Closed realmarcin closed 5 years ago
discussed via gitter, but to answer here
Monarch had a major data release on August 29th. This included an update that removed many gene to phenotype associations that are inferred from variant/gene -> disease -> phenotype associations. The production database only includes disease to phenotype associations that have an obligate qualifier from the HPO annotations. I've adjusted the beta inferences to also the "very frequent" qualifier.
The more experimental join can still be done in biolink via multiple queries, eg
Do you have any more context for the decision here?
I think restricting the propagation to causal genes makes sense
However, I don't get the reason to restrict the propagation to Obligates.

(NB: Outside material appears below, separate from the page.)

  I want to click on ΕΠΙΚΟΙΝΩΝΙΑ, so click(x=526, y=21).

UPDATE: this may be less of a problem than I thought, see below, I thought we had lost all annotations for key genes. However, it would still be good to know the justification and have our rules clearly documented. Why are we doing something different from the HPO site? https://hpo.jax.org/app/browse/gene/55215
@realmarcin, I am not sure I follow. You say:
The list of genes with this issue (only phenotype annotation returned are EFO terms) include: ... FANCI ...
However, I get many annotations when I query the monarch API for FANCI:
I also see that we have phenotypes for FANCI here:
https://beta.monarchinitiative.org/gene/HGNC:25568#phenotype
Therefore there must be something wrong with the workflow, as the API is giving phenotypes.

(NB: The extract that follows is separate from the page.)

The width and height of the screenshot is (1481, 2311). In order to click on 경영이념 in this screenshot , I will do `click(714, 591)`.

FANCI was not our example, so looks like this issue is not affecting all genes.
Here is the EPM2A example of diff example between beta and previous release -- 5 vs 46 phenotypes:
https://beta.monarchinitiative.org/gene/HGNC:3413#phenotype https://monarchinitiative.org/gene/HGNC:3413#phenotypes
@realmarcin this should be fixed by tomorrow morning. Apologies all -- it was requested that we remove variant to phenotype inferences. I was thinking in terms of graph distance, variants are closer to phenotypes than genes, so I incorrectly thought this meant we should tighten the gene to phenotype inferences as well. @TomConlin and @julesjacobsen pointed out why this is flawed and it all makes sense now.
We are trying to debug an issue with our Translator modules which rely on Monarch data and ontobio semantic similarity.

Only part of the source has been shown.